Figures predict rural areas will experience largest increase in future car travel

 
The largest increases in travel over the next two decades are expected to be outside urban areas, according to modelling for the Department for Transport (DfT).


The DfT has provided data for the post-2014 transport planning process for the cities and regions that suggests the biggest rises in trips will be in the East Midlands (20%), the South West (18.7%), Yorkshire & Humber (18.7%) and the East of England (18.5%). This compares to the 16% predicted for London.


Within these four regions of England the growth will be concentrated in rural, not urban areas, according to the modelling.


In the East Midlands, for example, the Lincolnshire districts of West Lindsey, North Kesteven and South Holland, Newark and Sherwood in Nottinghamshire, Harborough in Leicestershire and the majority of Northamptonshire are expected to have at least 20% more trips both to and from them, mostly by car.

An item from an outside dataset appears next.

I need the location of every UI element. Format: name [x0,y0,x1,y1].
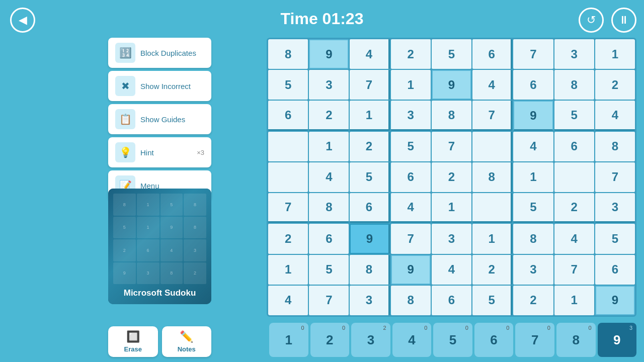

Derby and Northampton are the only two urban areas in the East Midlands that the DfT’s trip model program TEMPRO calculates will have as large leaps in demand. The DfT’s national transport model, meanwhile, suggests that traffic delays will increase noticeably in England’s shires. The average delay per vehicle kilometre on all roads in East Anglia, Derbyshire, and the area around Bristol is currently less than six seconds; by 2026 it will be six to 13 seconds.


Richard Wills, Lincolnshire County Council’s director for development, said he was ‘not surprised’ to see the high demand for travel, given that ‘travel is good,’ – the title of a County Surveyors’ Society (CSS) report. In counties such as Lincolnshire, the policy response would have to be minor road improvements and extending demand-responsive bus services. But the former CSS president was ‘realistic’ about what could be achieved. ‘Money’s likely to be tight over the next few years,’ he said.